* **WORK INSTRUCTION**: Identify all lines of the data containing the string "Caesar" and copy them.

(Items from a data source)
○ ○ ○

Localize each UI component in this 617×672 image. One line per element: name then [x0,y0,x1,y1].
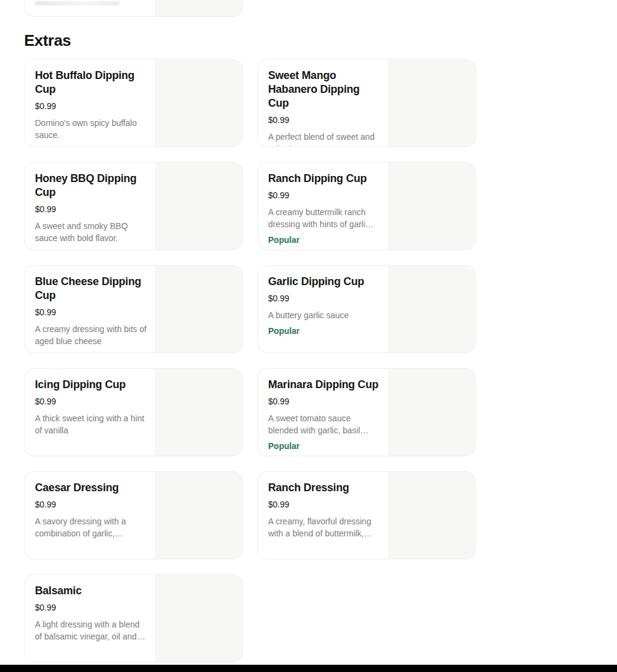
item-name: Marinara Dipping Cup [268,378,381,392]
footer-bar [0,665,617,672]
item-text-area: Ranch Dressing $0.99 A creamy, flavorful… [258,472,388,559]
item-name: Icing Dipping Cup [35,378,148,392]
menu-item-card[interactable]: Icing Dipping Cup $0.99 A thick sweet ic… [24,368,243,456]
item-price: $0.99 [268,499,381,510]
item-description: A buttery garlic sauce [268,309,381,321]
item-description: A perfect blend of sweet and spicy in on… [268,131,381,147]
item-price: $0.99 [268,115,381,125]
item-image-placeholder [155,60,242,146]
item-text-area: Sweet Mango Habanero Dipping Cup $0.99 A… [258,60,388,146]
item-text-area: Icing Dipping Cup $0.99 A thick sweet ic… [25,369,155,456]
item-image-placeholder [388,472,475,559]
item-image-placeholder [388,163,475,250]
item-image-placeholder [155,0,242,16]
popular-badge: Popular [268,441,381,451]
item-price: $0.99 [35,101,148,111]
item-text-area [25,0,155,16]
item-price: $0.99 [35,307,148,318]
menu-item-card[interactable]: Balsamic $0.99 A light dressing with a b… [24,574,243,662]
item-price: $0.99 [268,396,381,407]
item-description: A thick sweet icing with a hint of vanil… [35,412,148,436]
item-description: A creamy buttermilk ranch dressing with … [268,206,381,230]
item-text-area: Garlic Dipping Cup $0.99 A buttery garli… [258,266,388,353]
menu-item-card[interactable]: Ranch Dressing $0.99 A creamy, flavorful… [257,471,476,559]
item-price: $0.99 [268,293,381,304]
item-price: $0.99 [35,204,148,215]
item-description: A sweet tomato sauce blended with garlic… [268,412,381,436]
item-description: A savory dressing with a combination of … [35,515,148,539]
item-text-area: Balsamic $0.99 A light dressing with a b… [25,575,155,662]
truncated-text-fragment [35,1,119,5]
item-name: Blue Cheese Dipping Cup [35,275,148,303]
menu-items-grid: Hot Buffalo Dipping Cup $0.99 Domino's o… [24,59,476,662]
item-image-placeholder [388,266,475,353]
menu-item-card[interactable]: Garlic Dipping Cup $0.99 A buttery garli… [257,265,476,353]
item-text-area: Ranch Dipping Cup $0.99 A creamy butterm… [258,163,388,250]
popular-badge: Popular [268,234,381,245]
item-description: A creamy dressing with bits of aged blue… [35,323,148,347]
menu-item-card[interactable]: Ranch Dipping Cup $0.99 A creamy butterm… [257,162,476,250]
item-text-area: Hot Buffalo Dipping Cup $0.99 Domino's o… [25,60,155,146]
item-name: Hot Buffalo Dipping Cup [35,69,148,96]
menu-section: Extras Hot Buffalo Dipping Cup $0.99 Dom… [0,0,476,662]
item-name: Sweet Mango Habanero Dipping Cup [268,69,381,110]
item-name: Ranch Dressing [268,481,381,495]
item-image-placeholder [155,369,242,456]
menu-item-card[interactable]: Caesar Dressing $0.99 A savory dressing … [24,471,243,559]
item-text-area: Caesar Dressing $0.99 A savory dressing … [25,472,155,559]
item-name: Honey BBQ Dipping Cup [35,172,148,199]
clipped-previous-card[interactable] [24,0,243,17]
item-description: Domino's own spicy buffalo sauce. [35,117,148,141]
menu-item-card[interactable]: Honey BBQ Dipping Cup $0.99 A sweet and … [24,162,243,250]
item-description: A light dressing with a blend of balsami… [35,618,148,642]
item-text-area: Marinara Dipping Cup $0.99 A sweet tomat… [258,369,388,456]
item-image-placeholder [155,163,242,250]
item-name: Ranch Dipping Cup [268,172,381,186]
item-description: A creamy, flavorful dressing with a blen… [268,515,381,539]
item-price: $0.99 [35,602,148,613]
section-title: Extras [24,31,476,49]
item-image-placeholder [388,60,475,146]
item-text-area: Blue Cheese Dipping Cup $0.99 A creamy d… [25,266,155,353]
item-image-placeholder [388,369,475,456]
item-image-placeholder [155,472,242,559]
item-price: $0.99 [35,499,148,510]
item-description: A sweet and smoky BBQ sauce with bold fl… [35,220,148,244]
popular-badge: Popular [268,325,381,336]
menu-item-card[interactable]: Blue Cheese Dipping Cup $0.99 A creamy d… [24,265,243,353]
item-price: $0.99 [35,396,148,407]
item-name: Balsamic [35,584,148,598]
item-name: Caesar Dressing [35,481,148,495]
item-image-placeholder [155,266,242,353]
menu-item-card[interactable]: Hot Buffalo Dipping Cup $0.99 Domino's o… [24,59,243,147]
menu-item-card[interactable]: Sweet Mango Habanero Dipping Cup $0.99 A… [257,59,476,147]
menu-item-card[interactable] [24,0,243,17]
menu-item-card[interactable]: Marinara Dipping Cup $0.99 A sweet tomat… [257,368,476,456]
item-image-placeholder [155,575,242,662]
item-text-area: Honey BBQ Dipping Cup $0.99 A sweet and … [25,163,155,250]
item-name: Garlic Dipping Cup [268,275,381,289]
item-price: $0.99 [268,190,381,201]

○ ○ ○

* **SOLUTION**:
menu-item-card[interactable]: Caesar Dressing $0.99 A savory dressing … [24,471,243,559]
item-text-area: Caesar Dressing $0.99 A savory dressing … [25,472,155,559]
item-name: Caesar Dressing [35,481,148,495]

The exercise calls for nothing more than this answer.